### EXERCISE INSTRUCTIONS
The reply should be the records repeated exactly, without any images.

### DATA TO PROCESS
******
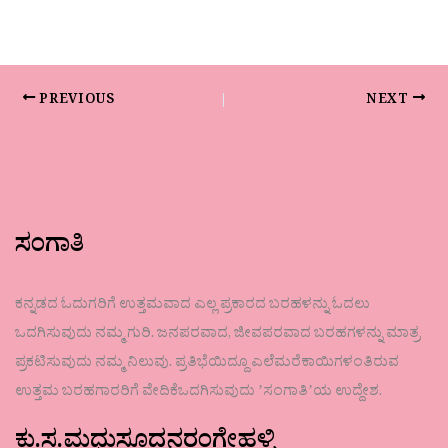
PREVIOUS
NEXT
ಸಂಗಾತಿ
ಕನ್ನಡದ ಓದುಗರಿಗೆ ಉತ್ತಮವಾದ ಎಲ್ಲ ಪ್ರಕಾರದ ಬರಹಳನ್ನು ಓದಲು
ಒದಗಿಸುವುದು ನಮ್ಮ ಗುರಿ. ಜನಪರವಾದ, ಜೀವಪರವಾದ ಬರಹಗಳನ್ನು ಮಾತ್ರ
ಪ್ರಕಟಿಸುವುದು ನಮ್ಮ ನಿಲುವು. ಪ್ರತಿಭೆಯಿದ್ದೂ ಎಲೆಮರೆಕಾಯಿಗಳಂತಿರುವ
ಉತ್ತಮ ಬರಹಗಾರರಿಗೆ ವೇದಿಕೆಒದಗಿಸುವುದು ʼಸಂಗಾತಿʼಯ ಉದ್ದೇಶ.
ಕು.ಸ.ಮಧುಸೂದನರಂಗೇಹಳ್ಳಿ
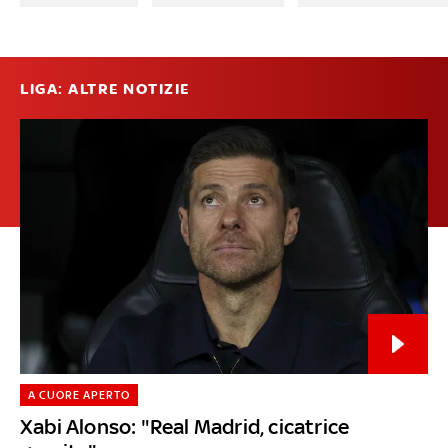
LIGA: ALTRE NOTIZIE
A CUORE APERTO
Xabi Alonso: "Real Madrid, cicatrice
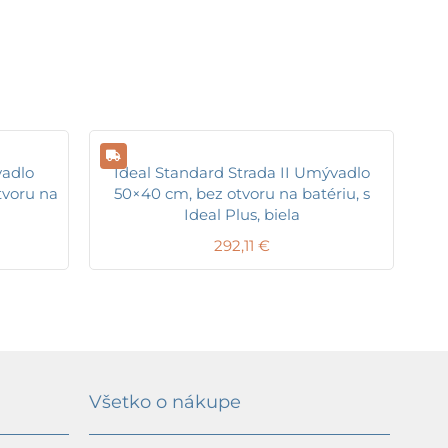
adlo
Ideal Standard Strada II Umývadlo
tvoru na
50×40 cm, bez otvoru na batériu, s
Ideal Plus, biela
292,11
€
Všetko o nákupe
******
### YOUR RESPONSE
PREVIOUS
NEXT
ಸಂಗಾತಿ
ಕನ್ನಡದ ಓದುಗರಿಗೆ ಉತ್ತಮವಾದ ಎಲ್ಲ ಪ್ರಕಾರದ ಬರಹಳನ್ನು ಓದಲು
ಒದಗಿಸುವುದು ನಮ್ಮ ಗುರಿ. ಜನಪರವಾದ, ಜೀವಪರವಾದ ಬರಹಗಳನ್ನು ಮಾತ್ರ
ಪ್ರಕಟಿಸುವುದು ನಮ್ಮ ನಿಲುವು. ಪ್ರತಿಭೆಯಿದ್ದೂ ಎಲೆಮರೆಕಾಯಿಗಳಂತಿರುವ
ಉತ್ತಮ ಬರಹಗಾರರಿಗೆ ವೇದಿಕೆಒದಗಿಸುವುದು ʼಸಂಗಾತಿʼಯ ಉದ್ದೇಶ.
ಕು.ಸ.ಮಧುಸೂದನರಂಗೇಹಳ್ಳಿ
LIGA: ALTRE NOTIZIE
A CUORE APERTO
Xabi Alonso: "Real Madrid, cicatrice
adlo
Ideal Standard Strada II Umývadlo
tvoru na
50×40 cm, bez otvoru na batériu, s
Ideal Plus, biela
292,11
€
Všetko o nákupe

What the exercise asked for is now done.